Op 17 mei 2023 heeft de wrakingskamer van de Rechtbank Zeeland-West-Brabant uitspraak gedaan in een wrakingsverzoek van verzoekster. Het verzoek was ingediend op 26 april 2023 en betrof de rechter mr. Thielen, die volgens verzoekster niet bereid was zich te legitimeren tijdens de zitting. Verzoekster stelde dat deze weigering duidde op partijdigheid en dat zij niet in de gelegenheid was gesteld om verweer te voeren tegen de vordering die tegen haar was ingesteld. De wrakingskamer heeft echter vastgesteld dat verzoekster wel degelijk de mogelijkheid had om verweer te voeren, maar dat zij deze gelegenheid niet heeft benut.

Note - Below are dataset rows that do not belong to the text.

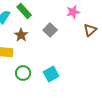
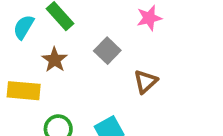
brown triangle: (90, 30) -> (145, 82), moved

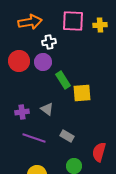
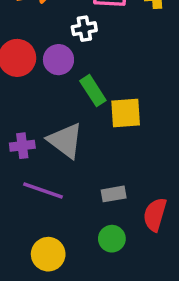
white cross: (49, 42) -> (84, 29), moved
gray triangle: (47, 109) -> (65, 141), size x1.6
gray rectangle: (67, 136) -> (114, 194), moved, turned -40

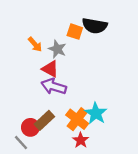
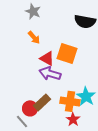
orange square: (75, 32) -> (67, 53), moved, size x1.5
gray star: (57, 49) -> (33, 11), moved
orange cross: (77, 119) -> (70, 101), turned -30

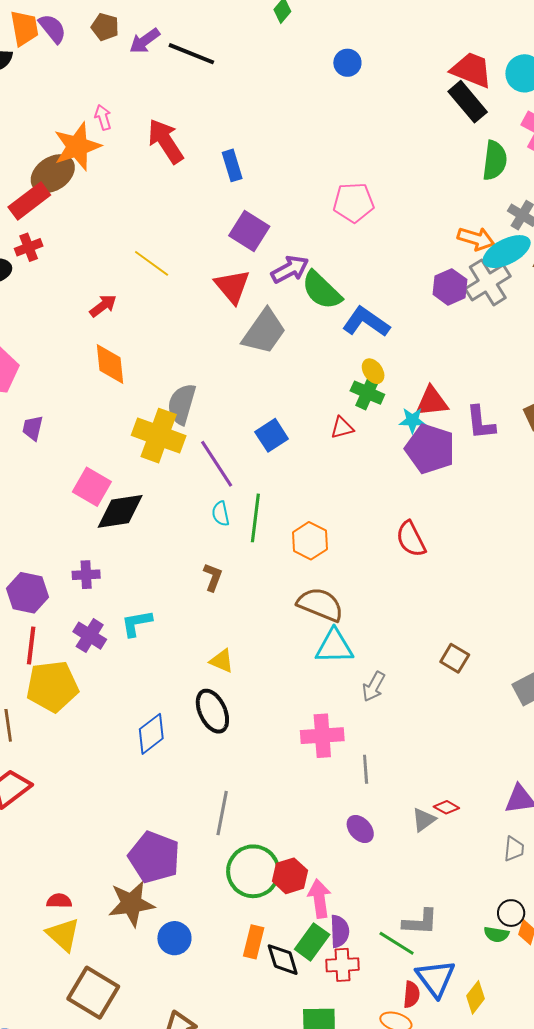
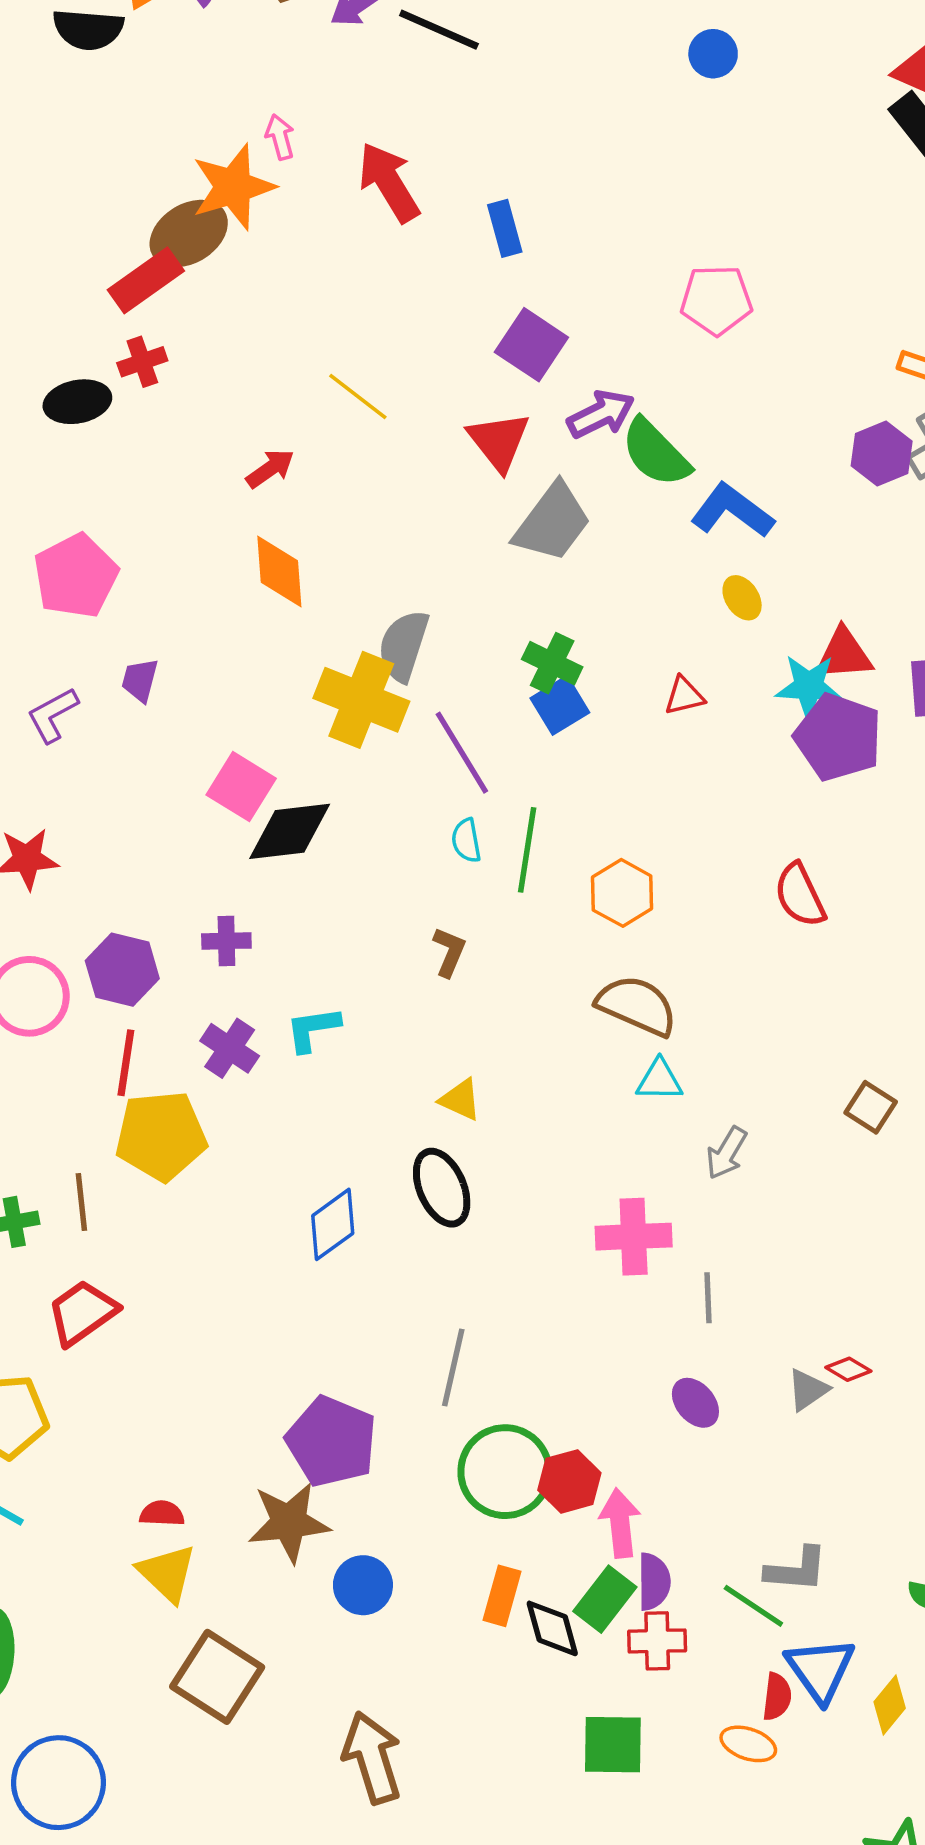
green cross: (367, 393) -> (552, 663), moved
cyan star: (412, 420) -> (809, 686), size x1.4
cyan triangle: (334, 646) -> (659, 1080), size x0.7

De wrakingskamer heeft verder overwogen dat een rechter uit hoofde van zijn aanstelling wordt vermoed onpartijdig te zijn, tenzij er uitzonderlijke omstandigheden zijn die een zwaarwegende aanwijzing opleveren voor vooringenomenheid. In dit geval was er geen sprake van dergelijke omstandigheden. De wrakingskamer oordeelde dat de weigering van de rechter om zich te legitimeren niet op (de schijn van) partijdigheid duidt.
Daarom heeft de wrakingskamer het verzoek tot wraking kennelijk ongegrond verklaard en bepaald dat de hoofdzaak met zaaknummer 10411444 CV EXPL 23-837 zal worden voortgezet in de stand waarin deze zich bevond ten tijde van de schorsing door indiening van het wrakingsverzoek. De uitspraak is openbaar gemaakt via geanonimiseerde publicatie op de website van de Rechtspraak.